- [Work instructions]: Any picture in the listing is left out of the copy; all else is duplicated exactly.

↓↓↓

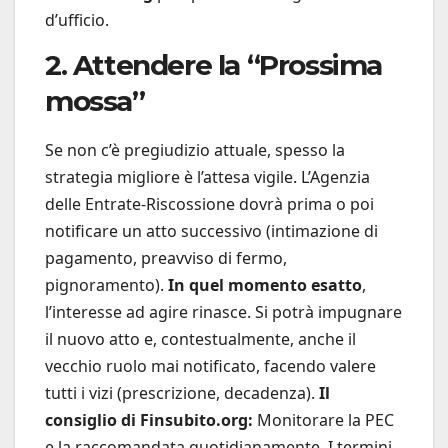
d’ufficio.
2. Attendere la “Prossima
mossa”
Se non c’è pregiudizio attuale, spesso la
strategia migliore è l’attesa vigile. L’Agenzia
delle Entrate-Riscossione dovrà prima o poi
notificare un atto successivo (intimazione di
pagamento, preavviso di fermo,
pignoramento).
In quel momento esatto
,
l’interesse ad agire rinasce. Si potrà impugnare
il nuovo atto e, contestualmente, anche il
vecchio ruolo mai notificato, facendo valere
tutti i vizi (prescrizione, decadenza).
Il
consiglio di Finsubito.org:
Monitorare la PEC
e la raccomandata quotidianamente. I termini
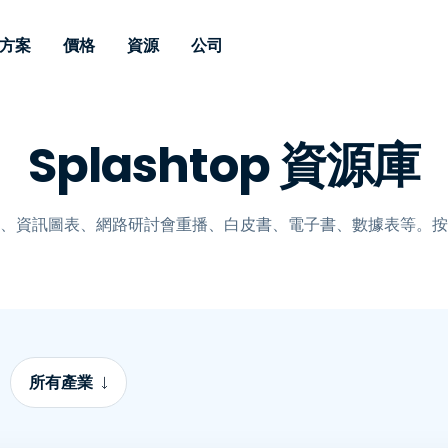
方案
價格
資源
公司
 Support
依照需求
依類型
憑證
Autonomous
Enterprise
依照行業
依照行業
分支機構
Splashtop 資源庫
Endpoint
專業人員遠端支援
適用於企業級
遠端桌面
部落格
安全性
教育
教育
合作夥伴
Management
修補程式管理功
端支援，具備 S
漏洞與修補程式管理
案例分享
新聞稿
媒體與娛
媒體與娛
客戶
件的形式提供。
管理功能。提供 
IT 專業人員可透過即時修
Prem 選項。
選項。
、資訊圖表、網路研討會重播、白皮書、電子書、數據表等。按
補程式、自動化技術、完整
使 Intune 如虎添翼
競爭產品比較
獎項
衛生保健
MSP
的可見度和控制能力，遠端
風險與合規
資料表
零售
零售業
監控、管理和保護裝置。
RDP/VPN 替代產品
示範影片
政府與公
科技
VDI / DaaS替代方案
網路研討會
建築與設
用戶端部署
金融與會
查看所有類型
查看所有
所有產業
IoT 適用的遠端支援
現場支援
透過 RDP /SSH/VNC 進行遠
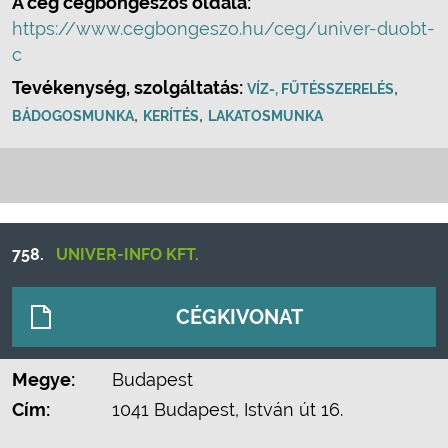
A cég cégböngészős oldala:
https://www.cegbongeszo.hu/ceg/univer-duobt-
c
Tevékenység, szolgáltatás:
,
VÍZ-, FŰTÉSSZERELÉS
,
,
BÁDOGOSMUNKA
KERÍTÉS
LAKATOSMUNKA
758.
UNIVER-INFO KFT.
CÉGKIVONAT
Megye:
Budapest
Cím:
1041 Budapest, István út 16.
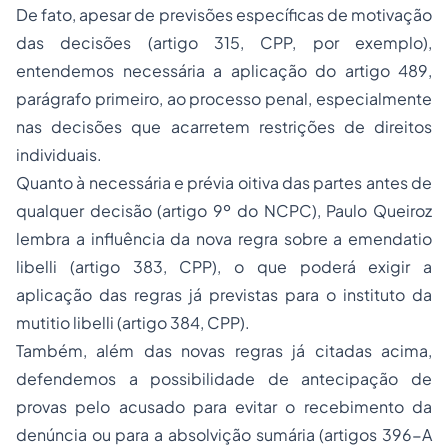
De fato, apesar de previsões específicas de motivação
das decisões (artigo 315, CPP, por exemplo),
entendemos necessária a aplicação do artigo 489,
parágrafo primeiro, ao processo penal, especialmente
nas decisões que acarretem restrições de direitos
individuais.
Quanto à necessária e prévia oitiva das partes antes de
qualquer decisão (artigo 9º do NCPC), Paulo Queiroz
lembra a influência da nova regra sobre a emendatio
libelli (artigo 383, CPP), o que poderá exigir a
aplicação das regras já previstas para o instituto da
mutitio libelli (artigo 384, CPP).
Também, além das novas regras já citadas acima,
defendemos a possibilidade de antecipação de
provas pelo acusado para evitar o recebimento da
denúncia ou para a absolvição sumária (artigos 396-A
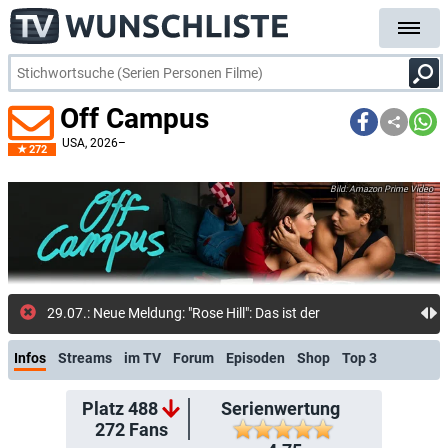
Off Campus
USA
, 2026–
272
Amazon Prime Video
29.07.: Neue Meldung: "Rose Hill": Das ist der Cast für die Adapt
Infos
Streams
im TV
Forum
Episoden
Shop
Top 3
Platz 488
Serienwertung
272
Fans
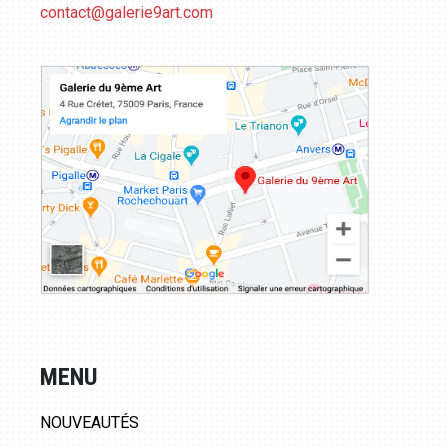
contact@galerie9art.com
MENU
NOUVEAUTÉS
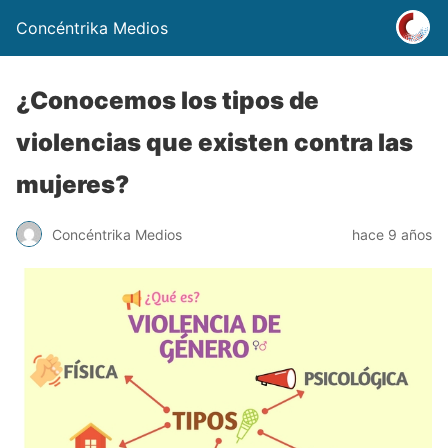
Concéntrika Medios
¿Conocemos los tipos de
violencias que existen contra las
mujeres?
Concéntrika Medios
hace 9 años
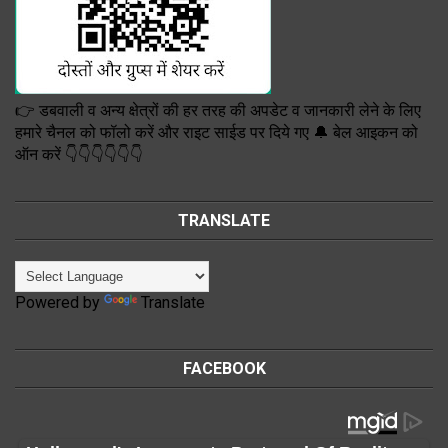
👉 डबवाली व अन्य क्षेत्रों की हर तरह की अपडेट व जानकारी लेने के लिए
हमारे चैनल को फॉलो करें और राइट साईड पर दिये गए 🔔 बेल आइकन को
ऑन करें 👇👇👇👇👇👇
TRANSLATE
Powered by
Translate
FACEBOOK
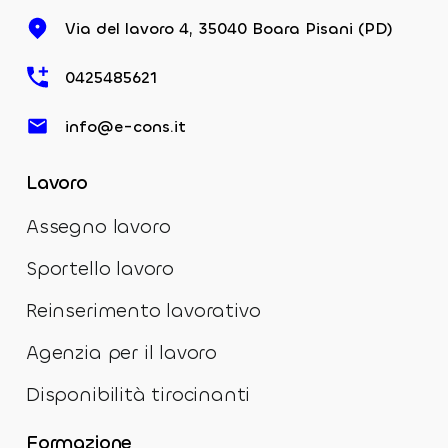
Via del lavoro 4, 35040 Boara Pisani (PD)
0425485621
info@e-cons.it
Lavoro
Assegno lavoro
Sportello lavoro
Reinserimento lavorativo
Agenzia per il lavoro
Disponibilità tirocinanti
Formazione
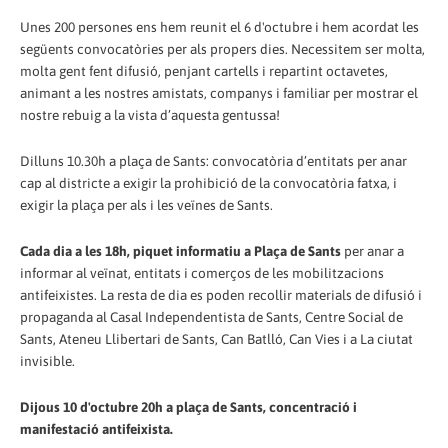
Unes 200 persones ens hem reunit el 6 d'octubre i hem acordat les
següents convocatòries per als propers dies. Necessitem ser molta,
molta gent fent difusió, penjant cartells i repartint octavetes,
animant a les nostres amistats, companys i familiar per mostrar el
nostre rebuig a la vista d’aquesta gentussa!
Dilluns 10.30h a plaça de Sants: convocatòria d’entitats per anar
cap al districte a exigir la prohibició de la convocatòria fatxa, i
exigir la plaça per als i les veïnes de Sants.
Cada dia a les 18h, piquet informatiu a Plaça de Sants
per anar a
informar al veïnat, entitats i comerços de les mobilitzacions
antifeixistes. La resta de dia es poden recollir materials de difusió i
propaganda al Casal Independentista de Sants, Centre Social de
Sants, Ateneu Llibertari de Sants, Can Batlló, Can Vies i a La ciutat
invisible.
Dijous 10 d'octubre 20h a plaça de Sants, concentració i
manifestació antifeixista.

↑↑↑

- [Output of the task]:
d’ufficio.
2. Attendere la “Prossima
mossa”
Se non c’è pregiudizio attuale, spesso la
strategia migliore è l’attesa vigile. L’Agenzia
delle Entrate-Riscossione dovrà prima o poi
notificare un atto successivo (intimazione di
pagamento, preavviso di fermo,
pignoramento).
In quel momento esatto
,
l’interesse ad agire rinasce. Si potrà impugnare
il nuovo atto e, contestualmente, anche il
vecchio ruolo mai notificato, facendo valere
tutti i vizi (prescrizione, decadenza).
Il
consiglio di Finsubito.org:
Monitorare la PEC
e la raccomandata quotidianamente. I termini
方案
價格
資源
公司
 Support
依照需求
依類型
憑證
Autonomous
Enterprise
依照行業
依照行業
分支機構
Splashtop 資源庫
Endpoint
專業人員遠端支援
適用於企業級
遠端桌面
部落格
安全性
教育
教育
合作夥伴
Management
修補程式管理功
端支援，具備 S
漏洞與修補程式管理
案例分享
新聞稿
媒體與娛
媒體與娛
客戶
件的形式提供。
管理功能。提供 
IT 專業人員可透過即時修
Prem 選項。
選項。
、資訊圖表、網路研討會重播、白皮書、電子書、數據表等。按
補程式、自動化技術、完整
使 Intune 如虎添翼
競爭產品比較
獎項
衛生保健
MSP
的可見度和控制能力，遠端
風險與合規
資料表
零售
零售業
監控、管理和保護裝置。
RDP/VPN 替代產品
示範影片
政府與公
科技
VDI / DaaS替代方案
網路研討會
建築與設
用戶端部署
金融與會
查看所有類型
查看所有
所有產業
IoT 適用的遠端支援
現場支援
透過 RDP /SSH/VNC 進行遠
A cég cégböngészős oldala:
https://www.cegbongeszo.hu/ceg/univer-duobt-
c
Tevékenység, szolgáltatás:
,
VÍZ-, FŰTÉSSZERELÉS
,
,
BÁDOGOSMUNKA
KERÍTÉS
LAKATOSMUNKA
758.
UNIVER-INFO KFT.
CÉGKIVONAT
Megye:
Budapest
Cím:
1041 Budapest, István út 16.
De fato, apesar de previsões específicas de motivação
das decisões (artigo 315, CPP, por exemplo),
entendemos necessária a aplicação do artigo 489,
parágrafo primeiro, ao processo penal, especialmente
nas decisões que acarretem restrições de direitos
individuais.
Quanto à necessária e prévia oitiva das partes antes de
qualquer decisão (artigo 9º do NCPC), Paulo Queiroz
lembra a influência da nova regra sobre a emendatio
libelli (artigo 383, CPP), o que poderá exigir a
aplicação das regras já previstas para o instituto da
mutitio libelli (artigo 384, CPP).
Também, além das novas regras já citadas acima,
defendemos a possibilidade de antecipação de
provas pelo acusado para evitar o recebimento da
denúncia ou para a absolvição sumária (artigos 396-A
Off Campus
USA
, 2026–
272
Amazon Prime Video
29.07.: Neue Meldung: "Rose Hill": Das ist der Cast für die Adapt
Infos
Streams
im TV
Forum
Episoden
Shop
Top 3
Platz 488
Serienwertung
272
Fans
contact@galerie9art.com
MENU
NOUVEAUTÉS
Concéntrika Medios
¿Conocemos los tipos de
violencias que existen contra las
mujeres?
Concéntrika Medios
hace 9 años
👉 डबवाली व अन्य क्षेत्रों की हर तरह की अपडेट व जानकारी लेने के लिए
हमारे चैनल को फॉलो करें और राइट साईड पर दिये गए 🔔 बेल आइकन को
ऑन करें 👇👇👇👇👇👇
TRANSLATE
Powered by
Translate
FACEBOOK
Via del lavoro 4, 35040 Boara Pisani (PD)
0425485621
info@e-cons.it
Lavoro
Assegno lavoro
Sportello lavoro
Reinserimento lavorativo
Agenzia per il lavoro
Disponibilità tirocinanti
Formazione
Unes 200 persones ens hem reunit el 6 d'octubre i hem acordat les
següents convocatòries per als propers dies. Necessitem ser molta,
molta gent fent difusió, penjant cartells i repartint octavetes,
animant a les nostres amistats, companys i familiar per mostrar el
nostre rebuig a la vista d’aquesta gentussa!
Dilluns 10.30h a plaça de Sants: convocatòria d’entitats per anar
cap al districte a exigir la prohibició de la convocatòria fatxa, i
exigir la plaça per als i les veïnes de Sants.
Cada dia a les 18h, piquet informatiu a Plaça de Sants
per anar a
informar al veïnat, entitats i comerços de les mobilitzacions
antifeixistes. La resta de dia es poden recollir materials de difusió i
propaganda al Casal Independentista de Sants, Centre Social de
Sants, Ateneu Llibertari de Sants, Can Batlló, Can Vies i a La ciutat
invisible.
Dijous 10 d'octubre 20h a plaça de Sants, concentració i
manifestació antifeixista.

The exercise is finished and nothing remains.